I have a df with 10,000 columns (SNPs frequencies). 我有一个具有10,000列(SNP频率)的df。 I need to carry out a simulation (factor analysis) with non-repeating vectors. 我需要使用非重复向量进行仿真(因子分析)。 In order to do this, I need to carry out factor analysis on subsets of columns, divided in groups of 10. For example, cols 1:10, 11:20; 为此,我需要对分成10组的列子集进行因子分析。例如,cols 1:10,11:20; 21:30. 21:30。 Since manually specifying this would take ages, I need a simple script that does it. 由于手动指定它会花费很多时间,因此我需要一个简单的脚本来完成。 I wrote this but it does not seem to work. 我写了这个,但是似乎不起作用。 I cannot figure out how to tell R when to start and stop each iteration. 我无法弄清楚如何告诉R什么时候开始和停止每次迭代。

ind=seq(1,(ncol(df)-10),by=10)

for (i in ind) { start=i;end=i+9; rez = factanal(df,factors=1, start:end)  }

Just a small pointer: 只是一个小指针:

 groups <- seq(from=1, to=10000, by=10)

This may be useful for splitting up your columns into groups of 10. Then, for each element of group, you can add something like 0:9 . 这对于将列分为10组可能很有用。然后,对于组的每个元素,您可以添加0:9 See 看到

> 1 + 0:9
 [1]  1  2  3  4  5  6  7  8  9 10

This can be used in subsetting your dataframe. 这可以用于子集数据框。

For instance, 例如,

for(i in groups){
  your_function( dat[, i + 0:9] )
}

will execute your function with the corresponding data. 将使用相应的数据执行您的功能。 Make sure to store the output of the function appropriately. 确保适当存储函数的输出。 It may be useful to wrap it into a lapply call, as in 将其包装为一个lapply调用可能会很有用,例如

 lapply(groups, function(x) your_function(dat[, x + 0:9]))
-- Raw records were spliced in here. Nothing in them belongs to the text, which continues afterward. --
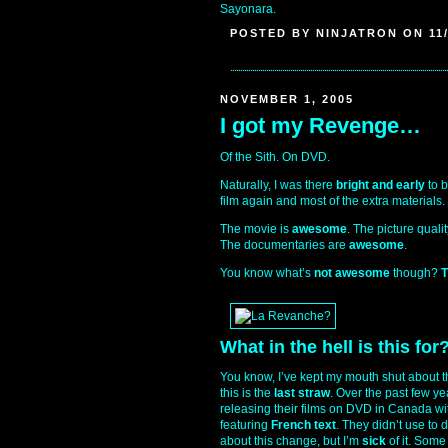
Sayonara.
POSTED BY NINJATRON ON 11/
NOVEMBER 1, 2005
I got my Revenge…
Of the Sith. On DVD.
Naturally, I was there
bright and early
to b
film again and most of the extra materials.
The movie is
awesome
. The picture qualit
The documentaries are
awesome
.
You know what’s
not awesome
though?
T
What in the hell is this for
You know, I’ve kept my mouth shut about th
this is the
last straw
. Over the past few ye
releasing their films on DVD in Canada w
featuring
French text
. They didn’t use to 
about this change, but I’m
sick
of it. Some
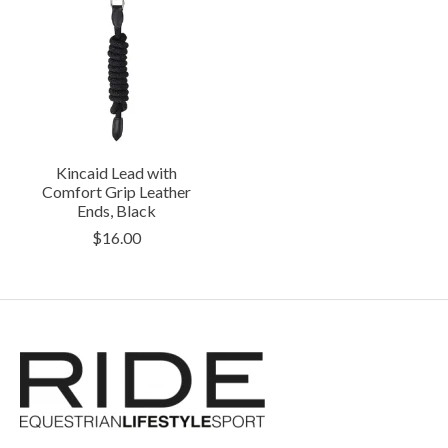
Kincaid Lead with
Comfort Grip Leather
Ends, Black
$16.00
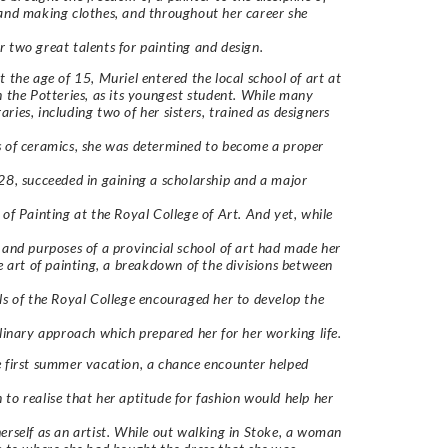
and making clothes, and throughout her career she
 two great talents for painting and design.
t the age of 15, Muriel entered the local school of art at
n the Potteries, as its youngest student. While many
ries, including two of her sisters, trained as designers
 of ceramics, she was determined to become a proper
28, succeeded in gaining a scholarship and a major
 of Painting at the Royal College of Art. And yet, while
 and purposes of a provincial school of art had made her
he art of painting, a breakdown of the divisions between
ls of the Royal College encouraged her to develop the
plinary approach which prepared her for her working life.
 first summer vacation, a chance encounter helped
to realise that her aptitude for fashion would help her
erself as an artist. While out walking in Stoke, a woman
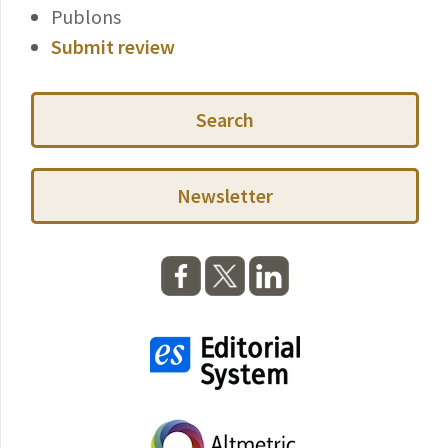
Publons
Submit review
Search
Newsletter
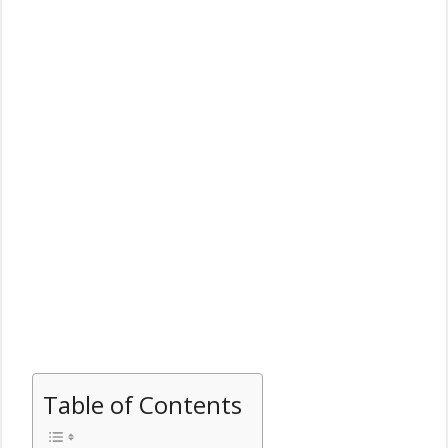
Table of Contents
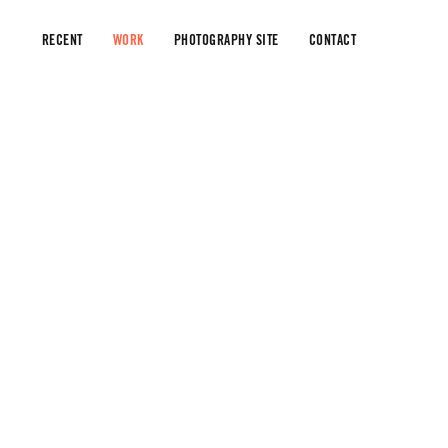
RECENT
WORK
PHOTOGRAPHY SITE
CONTACT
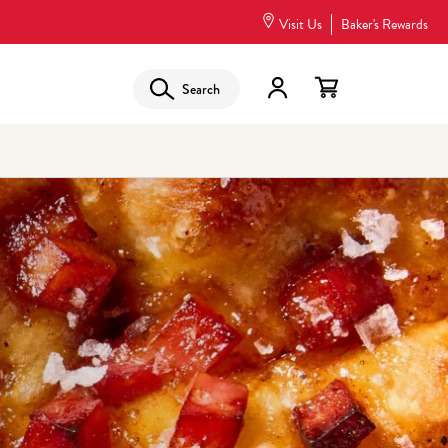
Visit Us
Baker's Rewards
Search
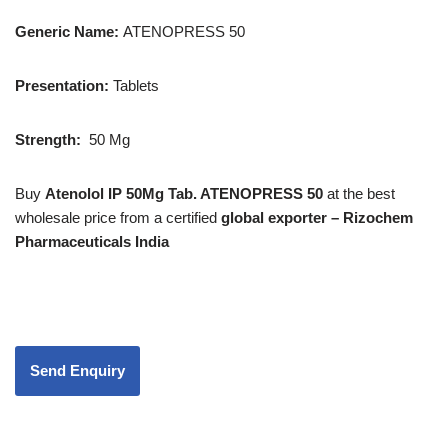
Generic Name:
ATENOPRESS 50
Presentation
:
Tablets
Strength
:
50 Mg
Buy
Atenolol IP 50Mg Tab. ATENOPRESS 50
at the best
wholesale price from a certified
global exporter – Rizochem
Pharmaceuticals India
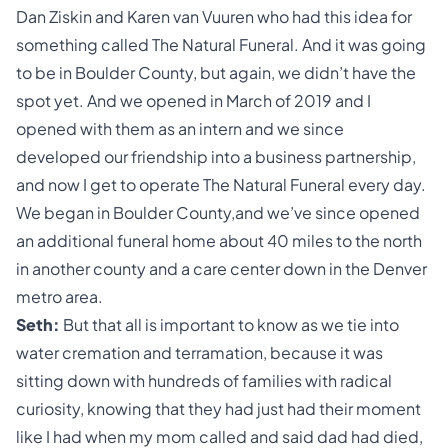
Dan Ziskin and Karen van Vuuren who had this idea for
something called The Natural Funeral. And it was going
to be in Boulder County, but again, we didn’t have the
spot yet. And we opened in March of 2019 and I
opened with them as an intern and we since
developed our friendship into a business partnership,
and now I get to operate The Natural Funeral every day.
We began in Boulder County,and we’ve since opened
an additional funeral home about 40 miles to the north
in another county and a care center down in the Denver
metro area.
Seth:
But that all is important to know as we tie into
water cremation and terramation, because it was
sitting down with hundreds of families with radical
curiosity, knowing that they had just had their moment
like I had when my mom called and said dad had died,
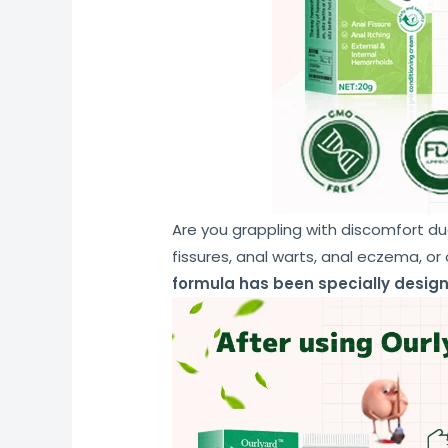
Are you grappling with discomfort du
fissures, anal warts, anal eczema, or
formula has been specially design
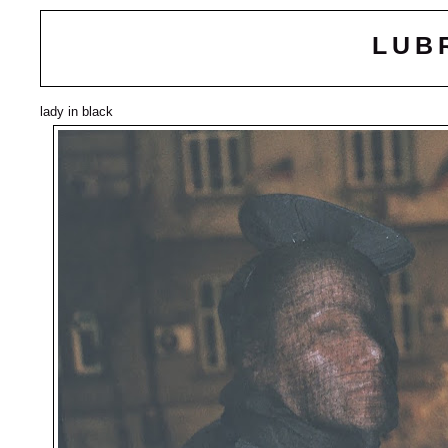
LUB
lady in black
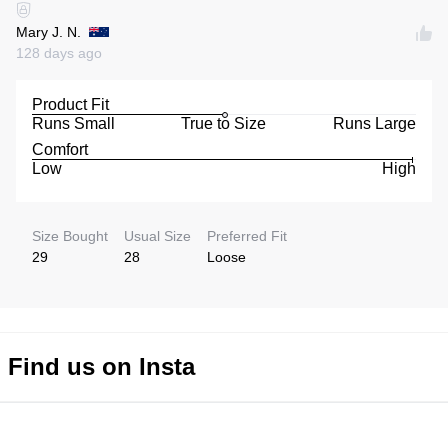
Mary J. N.
128 days ago
Product Fit
Runs Small
True to Size
Runs Large
Comfort
Low
High
Size Bought
Usual Size
Preferred Fit
29
28
Loose
Find us on Insta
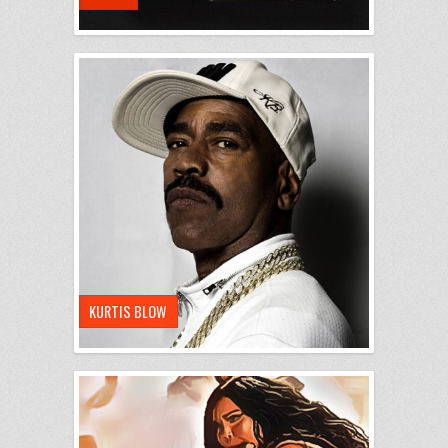
KURTIS BLOW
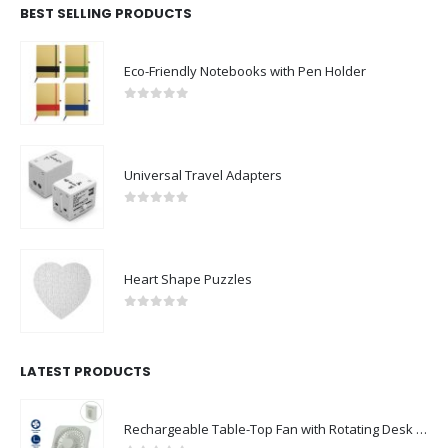
BEST SELLING PRODUCTS
Eco-Friendly Notebooks with Pen Holder
0
out of 5
Universal Travel Adapters
0
out of 5
Heart Shape Puzzles
0
out of 5
LATEST PRODUCTS
Rechargeable Table-Top Fan with Rotating Desk Stand, Compact & Portable, Type-C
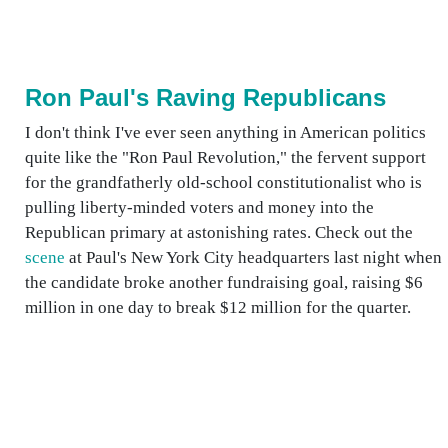
Ron Paul's Raving Republicans
I don't think I've ever seen anything in American politics
quite like the "Ron Paul Revolution," the fervent support
for the grandfatherly old-school constitutionalist who is
pulling liberty-minded voters and money into the
Republican primary at astonishing rates. Check out the
scene
at Paul's New York City headquarters last night when
the candidate broke another fundraising goal, raising $6
million in one day to break $12 million for the quarter.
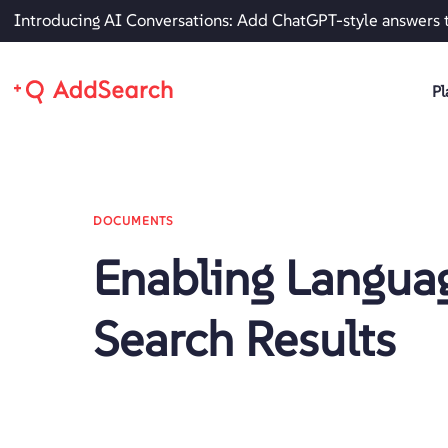
Introducing AI Conversations: Add ChatGPT-style answers 
Pl
DOCUMENTS
Enabling Langua
Search Results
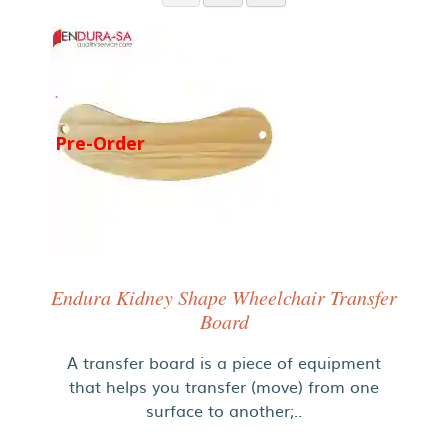
Pre-Order
Endura Kidney Shape Wheelchair Transfer
Board
A transfer board is a piece of equipment
that helps you transfer (move) from one
surface to another;..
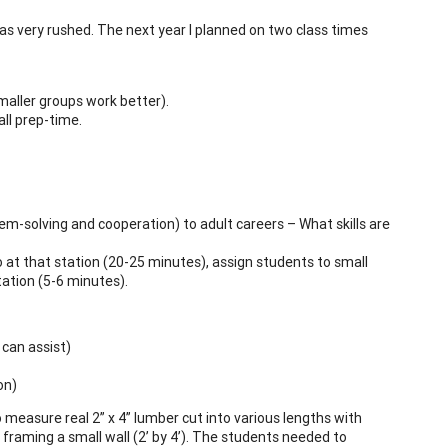
 was very rushed. The next year I planned on two class times
maller groups work better).
ll prep-time.
lem-solving and cooperation) to adult careers – What skills are
 at that station (20-25 minutes), assign students to small
tation (5-6 minutes).
 can assist)
on)
 measure real 2” x 4” lumber cut into various lengths with
framing a small wall (2’ by 4’). The students needed to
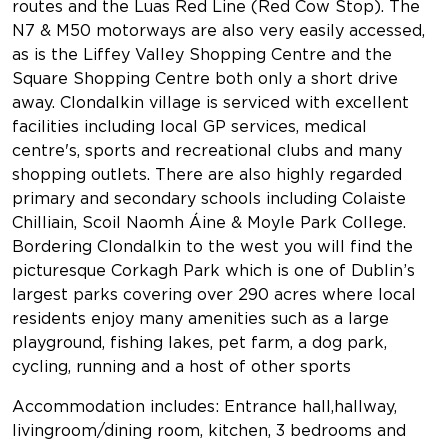
routes and the Luas Red Line (Red Cow Stop). The
N7 & M50 motorways are also very easily accessed,
as is the Liffey Valley Shopping Centre and the
Square Shopping Centre both only a short drive
away. Clondalkin village is serviced with excellent
facilities including local GP services, medical
centre's, sports and recreational clubs and many
shopping outlets. There are also highly regarded
primary and secondary schools including Colaiste
Chilliain, Scoil Naomh Áine & Moyle Park College.
Bordering Clondalkin to the west you will find the
picturesque Corkagh Park which is one of Dublin’s
largest parks covering over 290 acres where local
residents enjoy many amenities such as a large
playground, fishing lakes, pet farm, a dog park,
cycling, running and a host of other sports
Accommodation includes: Entrance hall,hallway,
livingroom/dining room, kitchen, 3 bedrooms and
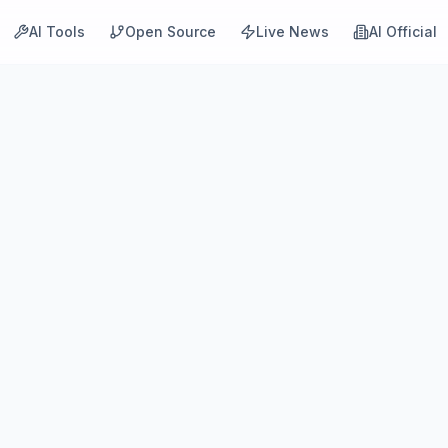
AI Tools
Open Source
Live News
AI Official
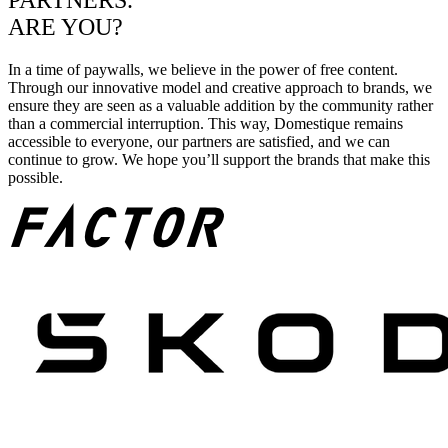
PARTNERS.
ARE YOU?
In a time of paywalls, we believe in the power of free content.
Through our innovative model and creative approach to brands, we
ensure they are seen as a valuable addition by the community rather
than a commercial interruption. This way, Domestique remains
accessible to everyone, our partners are satisfied, and we can
continue to grow. We hope you’ll support the brands that make this
possible.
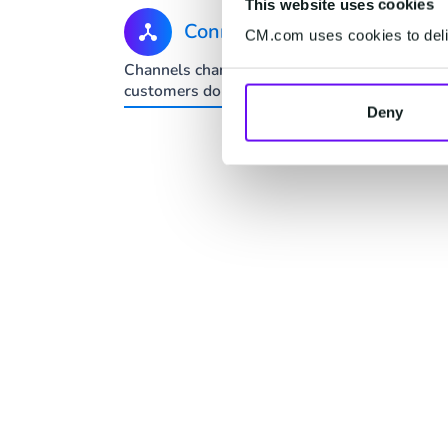
This website uses cookies
Connect
CM.com uses cookies to deliv
Channels change. Your
One-to-
customers don't.
predict
Deny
to save the output in a list. 将输出保存在列表中。

While this may be an answer to your question, let me nevertheless add what I would do since I think this may help you more in the long run: Instead of looping over columns, I would melt the dataframe into long format, create an index indicating groups of 10 as a new variable, and then use that variable as grouping variable in combination with dplyr 's group_by() operations for grouped analysis. 虽然这可能是一个问题的答案,让我仍然增加,我会做什么,因为我认为这可以帮助你更从长远来看:不是遍历列,我会melt数据框为长格式,创建指示指数每组10个作为新变量,然后将该变量与dplyrgroup_by()操作结合使用作为分组变量进行分组分析。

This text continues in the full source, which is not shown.